Helping immeasurably with the interest and speed of the film are the actors. Francois Cluzet plays Dr. Beck, a capable, resourceful man, but no buff Hollywood hero. Cluzet is not an especially handsome lead actor, and that's all to the good. Surrounding him are such fine French actors as Andre Dussollier as his wife's father, a grieving retired senior cop; Francois Berleand as a sympathetic and smart police officer; Nathalie Baye as a lawyer who knows how to deal with district attorneys; and a fine Jean Rochefort, as well as Kristin Scott Thomas speaking impeccable French as his best friend, a wealthy woman having an affair with his equestrienne sister.

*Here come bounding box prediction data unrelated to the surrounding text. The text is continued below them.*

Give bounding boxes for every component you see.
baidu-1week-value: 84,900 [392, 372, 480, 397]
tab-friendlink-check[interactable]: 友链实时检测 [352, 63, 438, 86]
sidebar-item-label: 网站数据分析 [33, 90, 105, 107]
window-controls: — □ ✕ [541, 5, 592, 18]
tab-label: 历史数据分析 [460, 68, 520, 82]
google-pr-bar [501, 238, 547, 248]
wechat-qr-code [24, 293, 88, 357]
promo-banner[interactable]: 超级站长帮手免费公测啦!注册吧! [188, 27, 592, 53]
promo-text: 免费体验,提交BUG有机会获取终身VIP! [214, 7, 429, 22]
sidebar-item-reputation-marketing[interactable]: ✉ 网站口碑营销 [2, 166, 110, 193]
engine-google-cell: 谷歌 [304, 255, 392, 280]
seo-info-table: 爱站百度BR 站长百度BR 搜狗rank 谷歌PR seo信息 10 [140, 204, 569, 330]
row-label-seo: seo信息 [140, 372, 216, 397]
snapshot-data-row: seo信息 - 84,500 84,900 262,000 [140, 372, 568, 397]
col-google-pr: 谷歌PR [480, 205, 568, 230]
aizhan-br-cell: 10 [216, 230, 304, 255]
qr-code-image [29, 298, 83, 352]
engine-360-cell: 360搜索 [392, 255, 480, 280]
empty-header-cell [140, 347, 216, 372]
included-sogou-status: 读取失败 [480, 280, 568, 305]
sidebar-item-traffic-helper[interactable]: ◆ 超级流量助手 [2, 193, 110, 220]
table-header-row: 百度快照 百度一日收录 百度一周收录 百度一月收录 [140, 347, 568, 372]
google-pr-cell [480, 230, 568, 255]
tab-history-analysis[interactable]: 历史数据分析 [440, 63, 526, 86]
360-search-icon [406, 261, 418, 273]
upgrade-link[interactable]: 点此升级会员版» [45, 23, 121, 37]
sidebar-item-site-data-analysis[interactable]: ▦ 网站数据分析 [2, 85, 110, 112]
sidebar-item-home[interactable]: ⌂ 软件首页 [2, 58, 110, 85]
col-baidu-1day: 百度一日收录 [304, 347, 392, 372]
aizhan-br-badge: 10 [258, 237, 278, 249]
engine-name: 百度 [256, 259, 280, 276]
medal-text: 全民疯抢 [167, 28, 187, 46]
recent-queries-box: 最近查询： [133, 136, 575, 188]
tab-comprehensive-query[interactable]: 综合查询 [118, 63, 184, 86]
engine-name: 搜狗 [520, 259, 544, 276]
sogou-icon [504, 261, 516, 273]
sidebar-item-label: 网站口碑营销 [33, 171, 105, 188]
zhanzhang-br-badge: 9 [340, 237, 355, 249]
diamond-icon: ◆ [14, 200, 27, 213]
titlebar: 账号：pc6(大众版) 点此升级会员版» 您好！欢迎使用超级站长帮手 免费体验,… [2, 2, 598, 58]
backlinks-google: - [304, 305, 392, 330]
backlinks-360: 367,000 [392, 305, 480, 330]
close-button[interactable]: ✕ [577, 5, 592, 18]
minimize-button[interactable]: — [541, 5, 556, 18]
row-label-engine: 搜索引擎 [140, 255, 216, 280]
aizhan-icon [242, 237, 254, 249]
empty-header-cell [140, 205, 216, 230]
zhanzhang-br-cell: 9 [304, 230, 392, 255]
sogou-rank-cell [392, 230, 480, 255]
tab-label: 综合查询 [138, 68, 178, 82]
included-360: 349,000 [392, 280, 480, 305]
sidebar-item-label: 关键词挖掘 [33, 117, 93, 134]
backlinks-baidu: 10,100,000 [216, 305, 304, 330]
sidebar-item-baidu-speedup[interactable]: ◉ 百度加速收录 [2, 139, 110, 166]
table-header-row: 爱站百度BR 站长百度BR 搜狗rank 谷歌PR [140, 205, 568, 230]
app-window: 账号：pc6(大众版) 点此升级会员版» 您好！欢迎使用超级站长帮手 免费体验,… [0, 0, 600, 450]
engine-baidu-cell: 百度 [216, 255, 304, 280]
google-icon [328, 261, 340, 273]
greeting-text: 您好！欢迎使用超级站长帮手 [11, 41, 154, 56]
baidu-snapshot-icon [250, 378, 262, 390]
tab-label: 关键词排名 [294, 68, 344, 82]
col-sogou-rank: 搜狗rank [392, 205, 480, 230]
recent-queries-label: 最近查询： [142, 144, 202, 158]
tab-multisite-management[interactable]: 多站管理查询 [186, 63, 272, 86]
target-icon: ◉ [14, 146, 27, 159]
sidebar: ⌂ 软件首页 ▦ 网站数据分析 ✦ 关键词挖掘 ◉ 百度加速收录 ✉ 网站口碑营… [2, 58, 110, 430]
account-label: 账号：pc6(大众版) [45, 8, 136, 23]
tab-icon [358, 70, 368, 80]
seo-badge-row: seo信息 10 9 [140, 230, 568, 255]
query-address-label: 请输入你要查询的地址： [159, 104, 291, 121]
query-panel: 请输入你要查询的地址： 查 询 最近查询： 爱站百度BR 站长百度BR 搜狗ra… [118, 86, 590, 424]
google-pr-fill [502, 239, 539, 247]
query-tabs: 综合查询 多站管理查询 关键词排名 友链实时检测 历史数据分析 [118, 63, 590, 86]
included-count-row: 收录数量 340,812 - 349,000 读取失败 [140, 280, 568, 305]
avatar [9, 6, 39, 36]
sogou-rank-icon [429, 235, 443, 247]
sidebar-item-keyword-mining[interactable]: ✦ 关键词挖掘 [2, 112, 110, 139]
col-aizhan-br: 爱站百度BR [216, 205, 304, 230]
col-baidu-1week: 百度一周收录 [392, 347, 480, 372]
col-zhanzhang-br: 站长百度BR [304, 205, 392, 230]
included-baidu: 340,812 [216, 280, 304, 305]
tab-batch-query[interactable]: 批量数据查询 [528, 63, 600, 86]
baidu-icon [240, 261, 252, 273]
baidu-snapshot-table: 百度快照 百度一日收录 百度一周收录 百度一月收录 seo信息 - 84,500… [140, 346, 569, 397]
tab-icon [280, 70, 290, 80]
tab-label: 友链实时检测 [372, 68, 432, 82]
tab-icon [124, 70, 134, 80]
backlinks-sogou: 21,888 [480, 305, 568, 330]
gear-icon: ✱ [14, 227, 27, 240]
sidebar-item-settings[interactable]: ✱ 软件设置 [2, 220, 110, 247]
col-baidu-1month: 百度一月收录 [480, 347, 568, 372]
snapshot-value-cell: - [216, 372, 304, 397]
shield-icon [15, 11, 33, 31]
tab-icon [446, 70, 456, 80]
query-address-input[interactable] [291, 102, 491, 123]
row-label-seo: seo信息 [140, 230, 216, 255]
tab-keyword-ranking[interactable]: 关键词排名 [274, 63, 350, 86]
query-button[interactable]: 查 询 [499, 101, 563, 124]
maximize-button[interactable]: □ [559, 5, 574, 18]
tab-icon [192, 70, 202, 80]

Tell No One is an excellent movie. And I hope you'll pick up of a few of Harlan Coben's mysteries while you're at it. He started out with several books featuring Myron Bolitar (whose best friend, Win Lockwood, is not a person to irritate). Try the first one first, Deal Breaker (Myron Bolitar Mysteries). Coben lately has moved into darker themes, such as Tell No One. His latest is The Woods. Coben knows how to create intricate but logical plots and strong characters. He's a first-class writer. His books are much better than the usual thriller-every-year bestseller that some authors churn out regularly."
A very exciting thriller: Hitchcockian intrigue keeps you gu
Nathan Andersen | Florida | 10/14/2008
(4 out of 5 stars)
"This is a very exciting thriller, in the tradition of American films like The Fugitive, but with a unique edge that makes it distinctively French and deliciously diabolical. It is certainly darker (and funnier) than The Fugitive, but it is no accident that there is an American feel, since it is based on a book by Harlan Coben.

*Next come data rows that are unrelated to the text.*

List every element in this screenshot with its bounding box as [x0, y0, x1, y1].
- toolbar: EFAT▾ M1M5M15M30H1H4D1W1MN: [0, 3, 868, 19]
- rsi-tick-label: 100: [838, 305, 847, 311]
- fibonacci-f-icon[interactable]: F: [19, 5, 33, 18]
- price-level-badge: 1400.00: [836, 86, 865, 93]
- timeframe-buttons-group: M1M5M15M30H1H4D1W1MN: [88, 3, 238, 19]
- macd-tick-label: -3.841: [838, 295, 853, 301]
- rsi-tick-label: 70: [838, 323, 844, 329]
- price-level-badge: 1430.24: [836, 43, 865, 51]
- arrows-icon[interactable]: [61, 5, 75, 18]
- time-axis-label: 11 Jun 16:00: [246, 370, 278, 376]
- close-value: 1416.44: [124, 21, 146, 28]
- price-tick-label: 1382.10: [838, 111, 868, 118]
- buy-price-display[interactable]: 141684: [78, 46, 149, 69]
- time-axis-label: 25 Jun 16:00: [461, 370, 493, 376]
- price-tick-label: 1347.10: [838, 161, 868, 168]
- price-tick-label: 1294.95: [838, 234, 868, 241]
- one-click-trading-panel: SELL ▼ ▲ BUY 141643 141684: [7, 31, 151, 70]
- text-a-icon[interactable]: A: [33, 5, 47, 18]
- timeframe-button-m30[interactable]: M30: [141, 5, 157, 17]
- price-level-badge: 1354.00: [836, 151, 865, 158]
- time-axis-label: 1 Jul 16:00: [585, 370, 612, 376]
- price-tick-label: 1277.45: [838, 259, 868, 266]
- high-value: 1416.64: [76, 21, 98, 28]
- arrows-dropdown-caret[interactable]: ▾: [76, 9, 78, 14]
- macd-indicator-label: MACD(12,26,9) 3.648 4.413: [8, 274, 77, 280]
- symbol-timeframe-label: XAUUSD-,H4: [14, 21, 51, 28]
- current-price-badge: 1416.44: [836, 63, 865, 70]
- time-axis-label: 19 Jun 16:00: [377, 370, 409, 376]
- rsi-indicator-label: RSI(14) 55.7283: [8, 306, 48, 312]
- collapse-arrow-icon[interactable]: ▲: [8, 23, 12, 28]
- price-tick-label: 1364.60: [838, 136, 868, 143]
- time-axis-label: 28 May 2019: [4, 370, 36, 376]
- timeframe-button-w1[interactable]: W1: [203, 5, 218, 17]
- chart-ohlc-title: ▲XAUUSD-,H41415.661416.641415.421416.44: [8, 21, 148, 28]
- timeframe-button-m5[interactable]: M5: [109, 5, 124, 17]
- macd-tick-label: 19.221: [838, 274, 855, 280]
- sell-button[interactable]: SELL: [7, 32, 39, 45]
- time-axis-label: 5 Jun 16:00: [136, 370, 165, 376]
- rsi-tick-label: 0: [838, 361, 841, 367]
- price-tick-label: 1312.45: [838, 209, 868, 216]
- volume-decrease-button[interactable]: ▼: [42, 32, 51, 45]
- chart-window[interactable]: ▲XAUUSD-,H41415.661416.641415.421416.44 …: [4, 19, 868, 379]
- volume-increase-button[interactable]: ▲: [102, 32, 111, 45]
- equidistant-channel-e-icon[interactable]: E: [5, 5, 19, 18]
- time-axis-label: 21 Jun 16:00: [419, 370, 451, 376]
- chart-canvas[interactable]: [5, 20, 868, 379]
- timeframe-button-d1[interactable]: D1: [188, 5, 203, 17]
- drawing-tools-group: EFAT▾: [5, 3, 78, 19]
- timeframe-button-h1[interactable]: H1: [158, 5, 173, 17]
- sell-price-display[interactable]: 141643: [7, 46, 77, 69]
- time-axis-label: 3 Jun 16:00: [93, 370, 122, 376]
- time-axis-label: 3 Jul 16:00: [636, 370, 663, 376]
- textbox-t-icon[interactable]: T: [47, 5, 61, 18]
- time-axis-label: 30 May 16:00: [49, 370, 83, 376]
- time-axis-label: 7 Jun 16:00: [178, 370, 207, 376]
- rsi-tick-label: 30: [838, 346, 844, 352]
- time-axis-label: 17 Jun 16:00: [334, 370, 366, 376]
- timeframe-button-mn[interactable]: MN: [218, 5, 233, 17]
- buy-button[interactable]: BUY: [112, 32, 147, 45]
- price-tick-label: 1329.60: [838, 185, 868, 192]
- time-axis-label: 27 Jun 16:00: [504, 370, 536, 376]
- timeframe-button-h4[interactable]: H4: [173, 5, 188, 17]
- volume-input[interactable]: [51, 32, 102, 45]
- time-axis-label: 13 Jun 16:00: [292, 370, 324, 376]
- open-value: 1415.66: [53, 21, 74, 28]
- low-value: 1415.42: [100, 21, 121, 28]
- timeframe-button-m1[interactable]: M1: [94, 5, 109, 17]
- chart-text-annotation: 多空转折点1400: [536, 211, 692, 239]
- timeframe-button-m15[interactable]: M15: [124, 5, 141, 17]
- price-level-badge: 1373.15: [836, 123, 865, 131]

Eight years after his wife's brutal murder, new clues emerge that lead police to once again suspect that Alexander Beck may have killed her. At the same time, he begins to think she may be still alive, and is frantic to find her before he is arrested as a suspect for another related homicide. Director Guillaume Canet keeps you guessing as the plot thickens, revealing bits and pieces of the past as new circumstances help Beck to see that he didn't know his wife as well as he had thought.

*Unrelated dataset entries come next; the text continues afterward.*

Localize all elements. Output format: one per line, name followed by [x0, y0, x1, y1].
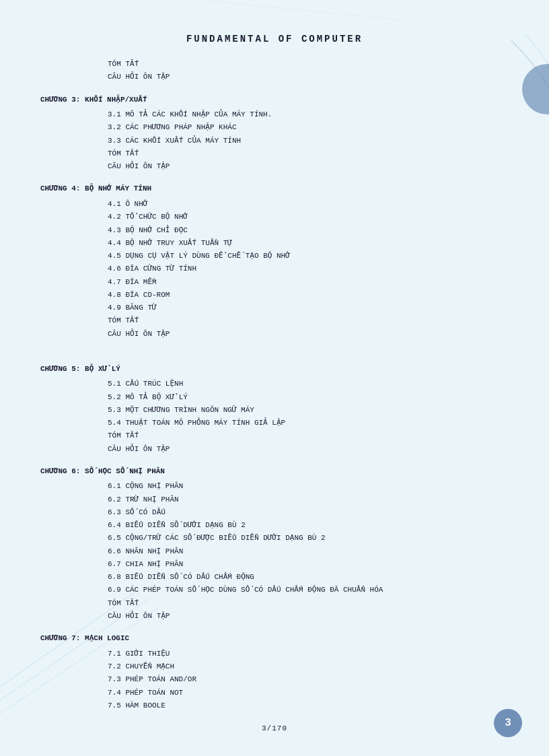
toc-item: 6.1 CỘNG NHỊ PHÂN [108, 480, 509, 493]
page: FUNDAMENTAL OF COMPUTER TÓM TẮT CÂU HỎI … [0, 0, 549, 756]
toc-item: 3.3 CÁC KHỐI XUẤT CỦA MÁY TÍNH [108, 135, 509, 147]
chapter7-items: 7.1 GIỚI THIỆU 7.2 CHUYỂN MẠCH 7.3 PHÉP … [40, 648, 509, 712]
toc-item: 3.2 CÁC PHƯƠNG PHÁP NHẬP KHÁC [108, 121, 509, 134]
toc-item: CÂU HỎI ÔN TẬP [108, 160, 509, 173]
toc-item: CÂU HỎI ÔN TẬP [108, 610, 509, 623]
intro-section: TÓM TẮT CÂU HỎI ÔN TẬP [40, 58, 509, 84]
toc-item: 6.5 CỘNG/TRỪ CÁC SỐ ĐƯỢC BIỂU DIỄN DƯỚI … [108, 532, 509, 545]
chapter5-items: 5.1 CẤU TRÚC LỆNH 5.2 MÔ TẢ BỘ XỬ LÝ 5.3… [40, 378, 509, 456]
page-number: 3 [505, 717, 511, 729]
chapter4-heading: CHƯƠNG 4: BỘ NHỚ MÁY TÍNH [40, 182, 509, 195]
toc-item: 6.9 CÁC PHÉP TOÁN SỐ HỌC DÙNG SỐ CÓ DẤU … [108, 584, 509, 596]
toc-item: TÓM TẮT [108, 314, 509, 327]
toc-item: 4.5 DỤNG CỤ VẬT LÝ DÙNG ĐỂ CHẾ TẠO BỘ NH… [108, 250, 509, 263]
toc-item: CÂU HỎI ÔN TẬP [108, 443, 509, 456]
toc-item: 4.3 BỘ NHỚ CHỈ ĐỌC [108, 224, 509, 237]
toc-item: 4.6 ĐĨA CỨNG TỪ TÍNH [108, 263, 509, 275]
page-footer: 3/170 [0, 724, 549, 732]
toc-item: 4.2 TỔ CHỨC BỘ NHỚ [108, 211, 509, 224]
chapter5-heading: CHƯƠNG 5: BỘ XỬ LÝ [40, 363, 509, 376]
page-number-circle: 3 [494, 709, 522, 737]
toc-item: 6.8 BIỂU DIỄN SỐ CÓ DẤU CHẤM ĐỘNG [108, 571, 509, 584]
toc-content: TÓM TẮT CÂU HỎI ÔN TẬP CHƯƠNG 3: KHỐI NH… [40, 58, 509, 712]
chapter4-items: 4.1 Ô NHỚ 4.2 TỔ CHỨC BỘ NHỚ 4.3 BỘ NHỚ … [40, 198, 509, 341]
toc-item: 6.7 CHIA NHỊ PHÂN [108, 558, 509, 571]
toc-item: 7.3 PHÉP TOÁN AND/OR [108, 673, 509, 686]
toc-item: 4.7 ĐĨA MỀM [108, 276, 509, 289]
toc-item: CÂU HỎI ÔN TẬP [108, 328, 509, 341]
toc-item: 7.2 CHUYỂN MẠCH [108, 660, 509, 673]
toc-item: TÓM TẮT [108, 147, 509, 160]
toc-item: 6.4 BIỂU DIỄN SỐ DƯỚI DẠNG BÙ 2 [108, 519, 509, 532]
toc-item: 4.9 BĂNG TỪ [108, 302, 509, 314]
toc-item: 7.4 PHÉP TOÁN NOT [108, 687, 509, 699]
toc-item: 3.1 MÔ TẢ CÁC KHỐI NHẬP CỦA MÁY TÍNH. [108, 108, 509, 121]
toc-item: 5.4 THUẬT TOÁN MÔ PHỎNG MÁY TÍNH GIẢ LẬP [108, 417, 509, 429]
page-number-text: 3/170 [262, 724, 287, 732]
toc-item: 5.1 CẤU TRÚC LỆNH [108, 378, 509, 390]
chapter6-items: 6.1 CỘNG NHỊ PHÂN 6.2 TRỪ NHỊ PHÂN 6.3 S… [40, 480, 509, 623]
chapter3-heading: CHƯƠNG 3: KHỐI NHẬP/XUẤT [40, 94, 509, 106]
toc-item: TÓM TẮT [108, 429, 509, 442]
chapter7-heading: CHƯƠNG 7: MẠCH LOGIC [40, 632, 509, 645]
toc-item: CÂU HỎI ÔN TẬP [108, 71, 509, 83]
right-decoration [522, 64, 549, 114]
toc-item: 4.8 ĐĨA CD-ROM [108, 289, 509, 302]
chapter3-items: 3.1 MÔ TẢ CÁC KHỐI NHẬP CỦA MÁY TÍNH. 3.… [40, 108, 509, 173]
chapter6-heading: CHƯƠNG 6: SỐ HỌC SỐ NHỊ PHÂN [40, 465, 509, 478]
toc-item: 7.1 GIỚI THIỆU [108, 648, 509, 660]
toc-item: 6.2 TRỪ NHỊ PHÂN [108, 493, 509, 506]
toc-item: 4.4 BỘ NHỚ TRUY XUẤT TUẦN TỰ [108, 237, 509, 250]
toc-item: 6.6 NHÂN NHỊ PHÂN [108, 545, 509, 558]
svg-line-3 [202, 0, 404, 20]
toc-item: 5.2 MÔ TẢ BỘ XỬ LÝ [108, 391, 509, 404]
toc-item: TÓM TẮT [108, 58, 509, 71]
page-title: FUNDAMENTAL OF COMPUTER [40, 34, 509, 44]
toc-item: 4.1 Ô NHỚ [108, 198, 509, 211]
toc-item: 6.3 SỐ CÓ DẤU [108, 506, 509, 519]
toc-item: 7.5 HÀM BOOLE [108, 699, 509, 712]
toc-item: 5.3 MỘT CHƯƠNG TRÌNH NGÔN NGỮ MÁY [108, 404, 509, 417]
toc-item: TÓM TẮT [108, 597, 509, 610]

The film looks great, with editing and camera work that helps to achieve a perfect balance of subtle tension and intensity. The performances are all very strong -- and there is a surprisingly intense performance by a bit player, a determined and remorseless tall and skinny female assassin/torture expert, that still haunts me. In fact, I would go as far as to say that her performance created one of the most frightening villians I've seen on the screen in a long time -- even more than the performance of Javier Bardem as Chigurh in No Country for Old Men -- because it was just as intense but more plausible. Definitely recommended for lovers of French Cinema, but also for those who think that French films tend to be too cerebral and cannot deliver the thrills. This one hits you in both the brain and the gut."